A major new report has been published arguing Britain should greatly accelerate the expansion of true fibre networks to meet growing needs for faster, more reliable internet connectivity. The report argues the UK has been fixated on download speed with its broadband overlooking other ‘quality factors’ which are going to be key in our digital future: low latency, reliability, lower energy consumption and the importance of upload speeds and more symmetrical services (closer upload and download speeds). The report is was produced by INCA (the organisation representing a new generation of digital infrastructure builders and internet service providers – the Altnets) and argues that their members have already exceeded the fibre to the premises (FTTP) of the big two – BT Openreach and Virgin Media – and could play an either bigger role in extending FTTP services. ‘Building Britain’s Gigabit Future’ also argues the UK is markedly behind other OECD countries with FTTP availability and needs an urgent National Gigabit Strategy in order to stimulate the fibre market.
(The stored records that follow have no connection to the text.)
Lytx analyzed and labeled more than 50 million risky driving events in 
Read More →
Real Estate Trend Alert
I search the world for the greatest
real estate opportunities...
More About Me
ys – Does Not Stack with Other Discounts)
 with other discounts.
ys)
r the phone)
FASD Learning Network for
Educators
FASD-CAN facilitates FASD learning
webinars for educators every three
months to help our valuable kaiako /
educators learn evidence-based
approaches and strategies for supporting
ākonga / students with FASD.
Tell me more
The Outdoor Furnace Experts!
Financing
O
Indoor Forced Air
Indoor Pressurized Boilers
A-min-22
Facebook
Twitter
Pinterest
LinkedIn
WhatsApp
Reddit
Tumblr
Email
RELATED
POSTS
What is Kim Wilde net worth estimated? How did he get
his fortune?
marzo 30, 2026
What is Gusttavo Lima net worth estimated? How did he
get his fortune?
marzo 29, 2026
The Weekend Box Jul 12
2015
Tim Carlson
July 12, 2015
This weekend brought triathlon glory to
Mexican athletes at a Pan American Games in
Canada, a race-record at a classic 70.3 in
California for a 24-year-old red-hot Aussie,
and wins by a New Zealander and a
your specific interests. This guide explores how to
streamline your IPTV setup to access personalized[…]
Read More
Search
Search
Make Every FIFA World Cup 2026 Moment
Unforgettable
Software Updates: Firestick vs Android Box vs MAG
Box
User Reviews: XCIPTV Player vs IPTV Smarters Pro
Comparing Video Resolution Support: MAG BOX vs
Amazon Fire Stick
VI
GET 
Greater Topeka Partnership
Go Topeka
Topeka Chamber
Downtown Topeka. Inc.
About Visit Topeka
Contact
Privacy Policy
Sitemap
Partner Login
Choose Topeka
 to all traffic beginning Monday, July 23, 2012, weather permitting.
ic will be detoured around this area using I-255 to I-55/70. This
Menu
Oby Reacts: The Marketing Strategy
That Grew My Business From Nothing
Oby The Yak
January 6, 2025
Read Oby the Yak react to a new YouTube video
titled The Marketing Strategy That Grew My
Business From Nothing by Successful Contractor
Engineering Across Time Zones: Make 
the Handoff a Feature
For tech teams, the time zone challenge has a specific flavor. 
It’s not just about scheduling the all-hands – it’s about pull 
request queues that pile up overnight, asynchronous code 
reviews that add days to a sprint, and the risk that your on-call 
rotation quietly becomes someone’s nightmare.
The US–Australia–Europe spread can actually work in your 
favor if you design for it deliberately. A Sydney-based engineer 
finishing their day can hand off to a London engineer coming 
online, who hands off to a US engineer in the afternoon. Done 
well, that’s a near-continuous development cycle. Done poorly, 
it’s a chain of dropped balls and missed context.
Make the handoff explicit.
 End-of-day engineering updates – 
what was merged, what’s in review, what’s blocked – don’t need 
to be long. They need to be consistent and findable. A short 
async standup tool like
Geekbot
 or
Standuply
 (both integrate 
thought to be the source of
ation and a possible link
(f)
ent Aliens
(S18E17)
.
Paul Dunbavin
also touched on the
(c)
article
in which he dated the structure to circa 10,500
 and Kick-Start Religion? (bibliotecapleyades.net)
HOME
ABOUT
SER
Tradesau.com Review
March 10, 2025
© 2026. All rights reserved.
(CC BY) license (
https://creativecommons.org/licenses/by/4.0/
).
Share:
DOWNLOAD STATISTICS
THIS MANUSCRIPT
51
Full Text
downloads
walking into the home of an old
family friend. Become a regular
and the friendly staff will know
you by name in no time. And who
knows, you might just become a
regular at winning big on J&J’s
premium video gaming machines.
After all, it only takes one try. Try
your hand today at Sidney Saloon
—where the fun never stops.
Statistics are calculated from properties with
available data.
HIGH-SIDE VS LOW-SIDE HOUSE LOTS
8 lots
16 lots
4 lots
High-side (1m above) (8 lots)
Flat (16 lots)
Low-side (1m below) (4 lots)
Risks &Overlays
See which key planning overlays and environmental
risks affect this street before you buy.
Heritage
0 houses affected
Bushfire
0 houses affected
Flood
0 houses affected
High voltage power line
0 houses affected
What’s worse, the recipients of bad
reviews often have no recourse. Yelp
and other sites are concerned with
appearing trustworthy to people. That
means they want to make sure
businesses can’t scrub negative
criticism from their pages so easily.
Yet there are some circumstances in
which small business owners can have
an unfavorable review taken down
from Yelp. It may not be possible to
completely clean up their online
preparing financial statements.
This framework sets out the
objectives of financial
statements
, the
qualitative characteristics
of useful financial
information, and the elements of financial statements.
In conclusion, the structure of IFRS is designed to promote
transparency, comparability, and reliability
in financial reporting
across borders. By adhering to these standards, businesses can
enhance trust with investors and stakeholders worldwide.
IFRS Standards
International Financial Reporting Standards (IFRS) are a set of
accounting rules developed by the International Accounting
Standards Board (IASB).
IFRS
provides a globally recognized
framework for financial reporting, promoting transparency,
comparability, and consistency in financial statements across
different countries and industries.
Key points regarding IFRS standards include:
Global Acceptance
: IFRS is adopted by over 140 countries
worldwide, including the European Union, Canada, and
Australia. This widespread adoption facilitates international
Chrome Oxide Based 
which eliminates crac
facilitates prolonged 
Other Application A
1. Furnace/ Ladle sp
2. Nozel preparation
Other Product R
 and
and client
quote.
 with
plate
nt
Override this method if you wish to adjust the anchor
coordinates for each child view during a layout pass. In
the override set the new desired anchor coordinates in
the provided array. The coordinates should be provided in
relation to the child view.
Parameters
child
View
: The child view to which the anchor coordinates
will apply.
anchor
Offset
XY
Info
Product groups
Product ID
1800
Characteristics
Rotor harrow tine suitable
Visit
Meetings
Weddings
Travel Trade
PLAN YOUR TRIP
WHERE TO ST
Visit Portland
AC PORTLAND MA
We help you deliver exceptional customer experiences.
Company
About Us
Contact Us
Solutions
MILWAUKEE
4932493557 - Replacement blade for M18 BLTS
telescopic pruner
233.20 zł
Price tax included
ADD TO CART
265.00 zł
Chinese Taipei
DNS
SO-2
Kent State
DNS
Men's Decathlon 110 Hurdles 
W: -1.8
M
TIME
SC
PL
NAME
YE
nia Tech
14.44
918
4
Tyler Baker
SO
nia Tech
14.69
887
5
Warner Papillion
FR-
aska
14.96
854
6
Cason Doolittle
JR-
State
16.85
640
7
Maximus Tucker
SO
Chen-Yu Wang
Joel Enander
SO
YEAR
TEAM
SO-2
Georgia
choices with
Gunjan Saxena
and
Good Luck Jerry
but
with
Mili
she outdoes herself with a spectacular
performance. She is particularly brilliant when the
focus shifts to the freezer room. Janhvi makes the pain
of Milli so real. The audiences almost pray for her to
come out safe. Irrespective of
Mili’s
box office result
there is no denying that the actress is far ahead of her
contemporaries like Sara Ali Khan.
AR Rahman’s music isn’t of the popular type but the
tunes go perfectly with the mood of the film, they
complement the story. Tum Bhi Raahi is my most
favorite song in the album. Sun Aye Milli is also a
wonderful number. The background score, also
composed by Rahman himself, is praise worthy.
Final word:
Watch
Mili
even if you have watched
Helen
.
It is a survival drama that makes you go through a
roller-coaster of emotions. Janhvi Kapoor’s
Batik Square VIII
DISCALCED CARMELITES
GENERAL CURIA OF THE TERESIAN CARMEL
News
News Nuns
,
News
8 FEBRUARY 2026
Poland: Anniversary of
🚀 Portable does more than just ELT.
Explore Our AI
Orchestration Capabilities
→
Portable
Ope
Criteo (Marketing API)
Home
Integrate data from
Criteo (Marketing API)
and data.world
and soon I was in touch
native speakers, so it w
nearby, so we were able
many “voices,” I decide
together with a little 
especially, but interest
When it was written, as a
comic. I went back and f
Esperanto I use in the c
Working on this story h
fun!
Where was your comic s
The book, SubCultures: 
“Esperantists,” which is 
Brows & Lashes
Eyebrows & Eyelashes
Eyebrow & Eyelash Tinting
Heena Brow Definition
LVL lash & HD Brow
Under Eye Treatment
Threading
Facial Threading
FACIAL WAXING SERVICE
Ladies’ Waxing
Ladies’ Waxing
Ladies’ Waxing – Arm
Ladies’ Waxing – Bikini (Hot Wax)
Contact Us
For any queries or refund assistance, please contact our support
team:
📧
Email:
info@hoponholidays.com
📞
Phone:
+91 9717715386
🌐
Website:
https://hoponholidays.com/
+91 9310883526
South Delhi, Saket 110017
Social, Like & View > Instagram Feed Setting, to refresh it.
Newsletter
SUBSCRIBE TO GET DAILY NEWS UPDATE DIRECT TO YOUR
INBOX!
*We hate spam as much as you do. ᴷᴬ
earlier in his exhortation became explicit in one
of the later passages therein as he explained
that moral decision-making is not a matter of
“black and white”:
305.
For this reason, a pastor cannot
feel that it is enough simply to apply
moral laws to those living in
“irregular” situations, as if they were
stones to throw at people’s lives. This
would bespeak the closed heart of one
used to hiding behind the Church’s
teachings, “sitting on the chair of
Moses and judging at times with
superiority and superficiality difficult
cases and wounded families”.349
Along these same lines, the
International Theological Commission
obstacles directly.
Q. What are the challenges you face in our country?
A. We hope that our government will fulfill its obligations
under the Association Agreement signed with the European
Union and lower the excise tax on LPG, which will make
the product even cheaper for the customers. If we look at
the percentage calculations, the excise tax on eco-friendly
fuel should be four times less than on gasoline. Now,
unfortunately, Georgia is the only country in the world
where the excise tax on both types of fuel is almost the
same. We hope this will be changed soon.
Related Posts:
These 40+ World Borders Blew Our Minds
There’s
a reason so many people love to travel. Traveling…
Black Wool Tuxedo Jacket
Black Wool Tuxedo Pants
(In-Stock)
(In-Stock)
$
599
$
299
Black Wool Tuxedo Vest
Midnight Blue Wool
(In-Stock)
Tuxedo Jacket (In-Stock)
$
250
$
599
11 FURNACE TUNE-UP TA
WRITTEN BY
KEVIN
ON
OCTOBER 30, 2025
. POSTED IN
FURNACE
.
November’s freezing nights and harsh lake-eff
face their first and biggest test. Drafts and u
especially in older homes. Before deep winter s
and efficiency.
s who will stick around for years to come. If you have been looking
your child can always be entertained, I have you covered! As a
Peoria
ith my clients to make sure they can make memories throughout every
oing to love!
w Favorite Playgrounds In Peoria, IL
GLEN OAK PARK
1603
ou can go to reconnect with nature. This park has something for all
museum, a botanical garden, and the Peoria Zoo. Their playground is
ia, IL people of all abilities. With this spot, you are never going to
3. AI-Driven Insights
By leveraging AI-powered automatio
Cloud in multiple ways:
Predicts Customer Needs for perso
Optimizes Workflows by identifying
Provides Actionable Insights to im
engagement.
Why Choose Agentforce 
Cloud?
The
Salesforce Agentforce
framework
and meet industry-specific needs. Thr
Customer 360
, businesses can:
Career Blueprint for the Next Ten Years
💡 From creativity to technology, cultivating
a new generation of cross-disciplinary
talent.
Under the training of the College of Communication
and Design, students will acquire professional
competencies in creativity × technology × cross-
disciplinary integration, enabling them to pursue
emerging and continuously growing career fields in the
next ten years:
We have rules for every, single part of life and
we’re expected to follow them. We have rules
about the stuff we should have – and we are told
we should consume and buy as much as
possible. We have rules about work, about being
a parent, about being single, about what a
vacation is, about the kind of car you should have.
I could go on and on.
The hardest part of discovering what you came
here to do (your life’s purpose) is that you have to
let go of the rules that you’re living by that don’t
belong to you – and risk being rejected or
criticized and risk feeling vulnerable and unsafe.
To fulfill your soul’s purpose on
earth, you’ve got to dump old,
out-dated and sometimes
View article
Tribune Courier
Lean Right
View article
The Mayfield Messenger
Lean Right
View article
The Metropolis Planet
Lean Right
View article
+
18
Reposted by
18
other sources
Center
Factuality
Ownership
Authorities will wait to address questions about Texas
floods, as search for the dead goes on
The report makes a series of recommendations for how 80% FTTP availability could be achieved by 2026.
In Bristol, altnets are active providing FTTP connections. CityFibre recently launched in the city and a concession was recently agreed between a consortium (B-Net Ultra) and the city council to use and expand a network of underground ducts the council owns for new fibre services. These two altnets, and others like Hyperoptic serving high density developments, can provide true fibre services.
Fibre business-grade lease lines are also available from BT, whilst Virgin Media use their network to also offer ultra fast business-grade services.